Cimpor has said it plans to restructure its industrial holdings in China after acquiring 60 pct of the Shandong Liuyuan New Type Cement Development Co, Ltd for about EUR2m though its 80 per cent-owned Cimpor Chengtong unit.
In a statement, Cimpor said that the acquisition and subsequent reorganisation of its stakes in China will boost its cement production with own clinker capacity to 28Mta and allow it to extract more value from China’s high growth potential in cement.
Following the acquisition, Cimpor plans to subscribe cash to an increase in the share capital at Cimpor Chengtong to HK$245.3m from its current HK$10,000 in cash, in proportion to its 80 per cent stake in the company.
Its partner in the business, China Chengtong Cement Group plans to subscribe to the capital increase by committing its Sea-Land Mining unit to Cimpor Chentong.

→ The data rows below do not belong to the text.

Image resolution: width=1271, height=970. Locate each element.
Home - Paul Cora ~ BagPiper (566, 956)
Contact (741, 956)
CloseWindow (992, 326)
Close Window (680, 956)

Sea-Land Mining’s only asset is a 71 per cent stake in a cement grinding mill near Shanghai.
When the acquisitions and capital hike are complete, Cimpor said it then plans to transfer its stake in Cimpor Chentong to a new company based in Macau called C+PA - Cimentos e Produtos Associados SA.
Cimpor Inversiones will hold 50 per cent of the new company and control its management, while two unnamed Chinese shareholders will have 25 per cent each, the company said.